[Start of section]

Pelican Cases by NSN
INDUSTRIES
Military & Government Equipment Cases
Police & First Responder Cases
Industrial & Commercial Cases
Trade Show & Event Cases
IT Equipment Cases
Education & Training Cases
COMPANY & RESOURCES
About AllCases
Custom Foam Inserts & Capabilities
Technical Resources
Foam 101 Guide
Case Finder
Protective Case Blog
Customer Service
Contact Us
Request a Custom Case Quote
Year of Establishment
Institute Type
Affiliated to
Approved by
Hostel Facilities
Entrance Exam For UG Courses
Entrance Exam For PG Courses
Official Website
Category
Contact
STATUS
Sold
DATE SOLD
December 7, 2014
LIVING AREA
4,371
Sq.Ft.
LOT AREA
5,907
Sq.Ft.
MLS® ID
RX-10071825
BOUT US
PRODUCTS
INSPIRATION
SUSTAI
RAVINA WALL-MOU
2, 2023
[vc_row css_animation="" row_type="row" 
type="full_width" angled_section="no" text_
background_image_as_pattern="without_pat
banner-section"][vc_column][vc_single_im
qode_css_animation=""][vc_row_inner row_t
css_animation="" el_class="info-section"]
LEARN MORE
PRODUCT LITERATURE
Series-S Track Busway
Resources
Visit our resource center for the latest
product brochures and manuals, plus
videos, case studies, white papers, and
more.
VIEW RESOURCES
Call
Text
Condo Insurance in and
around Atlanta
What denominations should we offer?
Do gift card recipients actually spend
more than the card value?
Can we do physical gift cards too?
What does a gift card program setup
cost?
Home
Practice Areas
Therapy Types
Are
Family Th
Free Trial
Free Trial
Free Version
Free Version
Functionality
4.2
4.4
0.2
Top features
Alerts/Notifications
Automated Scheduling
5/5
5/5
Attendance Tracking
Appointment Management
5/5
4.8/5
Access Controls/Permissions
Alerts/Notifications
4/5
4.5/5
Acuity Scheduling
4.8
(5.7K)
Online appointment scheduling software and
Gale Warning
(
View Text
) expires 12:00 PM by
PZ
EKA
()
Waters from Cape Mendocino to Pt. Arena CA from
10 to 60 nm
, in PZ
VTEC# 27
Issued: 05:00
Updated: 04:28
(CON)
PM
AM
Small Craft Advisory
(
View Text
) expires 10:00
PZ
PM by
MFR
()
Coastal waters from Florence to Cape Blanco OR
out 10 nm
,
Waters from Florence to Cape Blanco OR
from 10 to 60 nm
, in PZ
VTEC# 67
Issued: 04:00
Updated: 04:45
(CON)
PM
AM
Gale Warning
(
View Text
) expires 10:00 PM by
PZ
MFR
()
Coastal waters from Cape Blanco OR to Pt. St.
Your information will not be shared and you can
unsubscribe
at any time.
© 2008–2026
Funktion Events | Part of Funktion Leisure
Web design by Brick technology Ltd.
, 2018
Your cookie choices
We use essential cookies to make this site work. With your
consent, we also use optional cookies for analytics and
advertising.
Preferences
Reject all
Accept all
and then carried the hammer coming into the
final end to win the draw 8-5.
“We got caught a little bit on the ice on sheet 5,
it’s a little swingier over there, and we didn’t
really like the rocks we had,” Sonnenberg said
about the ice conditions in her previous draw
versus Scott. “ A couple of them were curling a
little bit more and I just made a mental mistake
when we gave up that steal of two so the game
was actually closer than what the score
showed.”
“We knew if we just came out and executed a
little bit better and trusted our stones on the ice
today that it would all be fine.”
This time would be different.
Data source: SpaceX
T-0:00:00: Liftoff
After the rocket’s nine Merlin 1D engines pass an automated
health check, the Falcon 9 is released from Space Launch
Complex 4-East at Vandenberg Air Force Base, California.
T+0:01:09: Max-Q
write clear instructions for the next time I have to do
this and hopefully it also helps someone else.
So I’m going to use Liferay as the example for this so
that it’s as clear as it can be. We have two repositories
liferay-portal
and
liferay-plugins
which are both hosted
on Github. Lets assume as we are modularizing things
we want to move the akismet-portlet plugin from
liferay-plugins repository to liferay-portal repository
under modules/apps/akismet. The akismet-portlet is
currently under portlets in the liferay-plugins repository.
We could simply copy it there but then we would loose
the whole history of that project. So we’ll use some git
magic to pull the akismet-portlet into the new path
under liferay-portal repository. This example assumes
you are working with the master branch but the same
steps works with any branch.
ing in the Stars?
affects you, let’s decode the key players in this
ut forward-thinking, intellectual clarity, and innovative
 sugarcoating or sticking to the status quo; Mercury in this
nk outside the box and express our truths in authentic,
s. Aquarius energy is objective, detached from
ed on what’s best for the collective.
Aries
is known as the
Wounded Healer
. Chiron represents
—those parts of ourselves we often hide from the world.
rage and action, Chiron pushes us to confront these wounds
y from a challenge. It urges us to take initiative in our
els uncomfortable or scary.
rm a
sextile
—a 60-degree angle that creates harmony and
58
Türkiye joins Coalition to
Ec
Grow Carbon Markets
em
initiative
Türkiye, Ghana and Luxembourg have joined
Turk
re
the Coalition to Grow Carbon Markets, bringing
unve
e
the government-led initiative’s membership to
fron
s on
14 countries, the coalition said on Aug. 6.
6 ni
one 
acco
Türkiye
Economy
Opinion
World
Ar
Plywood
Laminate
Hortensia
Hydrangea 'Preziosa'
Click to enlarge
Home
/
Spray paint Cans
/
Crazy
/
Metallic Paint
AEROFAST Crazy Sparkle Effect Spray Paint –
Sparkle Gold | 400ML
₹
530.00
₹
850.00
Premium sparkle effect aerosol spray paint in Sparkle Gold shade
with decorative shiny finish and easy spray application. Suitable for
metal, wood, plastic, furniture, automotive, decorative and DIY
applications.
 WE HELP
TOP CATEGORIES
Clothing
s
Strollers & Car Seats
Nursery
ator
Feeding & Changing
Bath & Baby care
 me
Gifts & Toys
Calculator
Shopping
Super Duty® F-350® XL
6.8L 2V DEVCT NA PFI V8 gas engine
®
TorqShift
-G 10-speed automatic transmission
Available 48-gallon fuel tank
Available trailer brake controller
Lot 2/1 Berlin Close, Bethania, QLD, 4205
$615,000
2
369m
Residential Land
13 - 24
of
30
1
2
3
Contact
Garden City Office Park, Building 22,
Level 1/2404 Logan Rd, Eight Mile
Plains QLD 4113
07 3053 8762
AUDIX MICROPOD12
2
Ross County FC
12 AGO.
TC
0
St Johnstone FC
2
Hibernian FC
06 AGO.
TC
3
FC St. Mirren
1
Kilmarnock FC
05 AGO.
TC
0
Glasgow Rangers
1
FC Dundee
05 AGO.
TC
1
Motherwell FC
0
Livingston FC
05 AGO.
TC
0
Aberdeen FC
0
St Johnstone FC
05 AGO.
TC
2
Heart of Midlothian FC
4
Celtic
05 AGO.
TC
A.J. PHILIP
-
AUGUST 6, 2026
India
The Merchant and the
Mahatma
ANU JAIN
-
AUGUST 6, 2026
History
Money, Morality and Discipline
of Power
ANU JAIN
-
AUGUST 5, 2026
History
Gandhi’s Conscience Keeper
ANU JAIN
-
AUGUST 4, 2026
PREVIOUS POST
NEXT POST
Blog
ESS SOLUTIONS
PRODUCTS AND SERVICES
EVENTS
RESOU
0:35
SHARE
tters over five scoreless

[End of section]

Find and copy each line of the data where "Entrance" is present.

**Solution to this problem:**
Entrance Exam For UG Courses
Entrance Exam For PG Courses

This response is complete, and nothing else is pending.